Movies, books and TV often depict IT professionals as self-taught whiz kids who, growing up with technology, become experts by the time they graduate high school.
Add to that the stunning growth of companies founded by college dropouts, such as Microsoft's Bill Gates and Facebook's Mark Zuckerberg, which may reinforce the idea that college is an optional step on the IT career path.
So is a college degree necessary to be successful in the IT industry, and what alternatives are available?
Get a college degree if you want to be an IT manager
“College degrees are necessary for any position in management or director-level tech positions," says David Sheehan, Robert Half Technology Atlanta Branch Manager. "The higher up you get, the more important they become.”If your goal is to reach a management level, business knowledge that can be backed by a college degree such as an MBA is vital. In addition, with business graduates starting to head to IT, competition for the top spots often requires having a comparable degree.”
Many of the jobs in the Robert Half Technology Salary Guide accept "equivalent experience" in lieu of a college degree, but it may be an uphill battle to prove that you have the experience needed, especially early in your career. And some companies specifically require a degree in computer engineering or computer science.
However, Sheehan says tech jobs in help desk and desktop support often do not require a four-year degree, especially for entry-level positions.
He says that he places people in many contract IT jobs that don’t require college degrees: "Hiring managers care more about certifications and experience,” says Sheehan. “When we’re placing an IT pro in a full-time position, a college degree is far more important.”
Sheehan adds that while the hiring manager might not deem a college degree necessary for a tech job, the HR representative often has a job description with a particular requirement for a degree.
Check out our Salary Calculator to find salary information for IT jobs in your area.
Alternatives to a college degree
There are many benefits to obtaining a four-year degree, but given the rising cost of getting one, non-college alternatives may make more sense for many IT pros.

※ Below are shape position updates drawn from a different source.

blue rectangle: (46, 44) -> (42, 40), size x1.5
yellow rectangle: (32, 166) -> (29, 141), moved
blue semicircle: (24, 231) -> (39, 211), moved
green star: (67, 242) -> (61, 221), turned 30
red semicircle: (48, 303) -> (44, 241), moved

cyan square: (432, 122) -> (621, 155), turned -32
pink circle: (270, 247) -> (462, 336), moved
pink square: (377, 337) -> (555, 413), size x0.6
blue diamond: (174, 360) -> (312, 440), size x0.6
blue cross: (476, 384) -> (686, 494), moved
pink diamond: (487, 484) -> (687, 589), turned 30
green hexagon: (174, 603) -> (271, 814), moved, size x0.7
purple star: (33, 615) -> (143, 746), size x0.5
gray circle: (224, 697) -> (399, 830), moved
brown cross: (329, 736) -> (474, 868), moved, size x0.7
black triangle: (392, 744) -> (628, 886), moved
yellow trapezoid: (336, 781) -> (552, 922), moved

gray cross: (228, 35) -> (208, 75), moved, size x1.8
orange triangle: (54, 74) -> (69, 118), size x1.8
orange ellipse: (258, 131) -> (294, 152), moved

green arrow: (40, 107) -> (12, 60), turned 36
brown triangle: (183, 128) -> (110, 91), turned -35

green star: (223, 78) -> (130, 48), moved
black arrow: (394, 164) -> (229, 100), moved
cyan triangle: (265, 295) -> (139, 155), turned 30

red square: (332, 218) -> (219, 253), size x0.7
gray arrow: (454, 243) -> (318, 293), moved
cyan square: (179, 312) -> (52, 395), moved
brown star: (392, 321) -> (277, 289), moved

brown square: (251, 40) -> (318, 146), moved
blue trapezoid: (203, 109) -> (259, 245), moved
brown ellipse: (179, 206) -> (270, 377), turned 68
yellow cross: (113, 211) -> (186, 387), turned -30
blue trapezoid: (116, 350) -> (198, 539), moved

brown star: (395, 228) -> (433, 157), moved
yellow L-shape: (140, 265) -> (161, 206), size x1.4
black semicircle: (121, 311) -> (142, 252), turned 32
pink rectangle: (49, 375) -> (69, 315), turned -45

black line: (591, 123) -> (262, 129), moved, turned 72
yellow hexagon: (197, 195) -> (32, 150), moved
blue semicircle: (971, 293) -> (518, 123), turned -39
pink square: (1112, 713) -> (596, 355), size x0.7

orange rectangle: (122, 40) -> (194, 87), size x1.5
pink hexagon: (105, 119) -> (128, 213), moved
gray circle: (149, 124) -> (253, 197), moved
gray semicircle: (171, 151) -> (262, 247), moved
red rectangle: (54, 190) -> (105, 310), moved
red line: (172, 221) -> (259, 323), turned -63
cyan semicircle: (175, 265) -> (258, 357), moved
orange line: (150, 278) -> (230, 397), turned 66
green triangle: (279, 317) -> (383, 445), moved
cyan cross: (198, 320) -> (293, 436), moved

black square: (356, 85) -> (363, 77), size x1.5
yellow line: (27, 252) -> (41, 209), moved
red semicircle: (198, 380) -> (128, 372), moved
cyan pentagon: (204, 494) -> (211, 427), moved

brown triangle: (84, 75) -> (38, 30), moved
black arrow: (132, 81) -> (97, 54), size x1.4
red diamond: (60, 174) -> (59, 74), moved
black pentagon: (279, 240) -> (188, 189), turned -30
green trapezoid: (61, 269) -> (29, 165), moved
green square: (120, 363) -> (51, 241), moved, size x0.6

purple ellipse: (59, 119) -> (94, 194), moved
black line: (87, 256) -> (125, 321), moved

One option is certifications from companies like Microsoft, Cisco or Oracle. There also are a variety of "boot camp" style training programs such as General Assembly that train students in a few weeks or months in a specific IT skill.
Here’s an account of how one IT pro broke into the field without a college degree. The piece provides some great advice for others looking to do the same thing, including doing some research into the IT job you want. It’s important to figure out what's required to get the job — and the job after that.
Are fewer companies requiring college degrees?
The word college isn't even mentioned in Google's hiring manual. Are more firms following Google's lead and not always requiring a college degree? It depends, according to Sheehan: “Experience always trumps having a certification or graduating from a boot camp.”
However, he says that certifications are becoming more important to many hiring managers. For example, an IT services company might have to hire someone with a specific certification to maintain their Microsoft Gold Certification.
In the end, a college degree can improve your chances of getting hired, boost your salary or help you get a top spot on the career ladder. But for many potential IT workers, the rising cost to obtain a college degree and the loss of four or more years of full-time income to attend school may warrant pursuing an alternative to a college degree.
The timing may be good for those not planning on a four-year degree: According to Sheehan, in a highly competitive market for IT pros, more companies are willing to hire candidates without a college degree.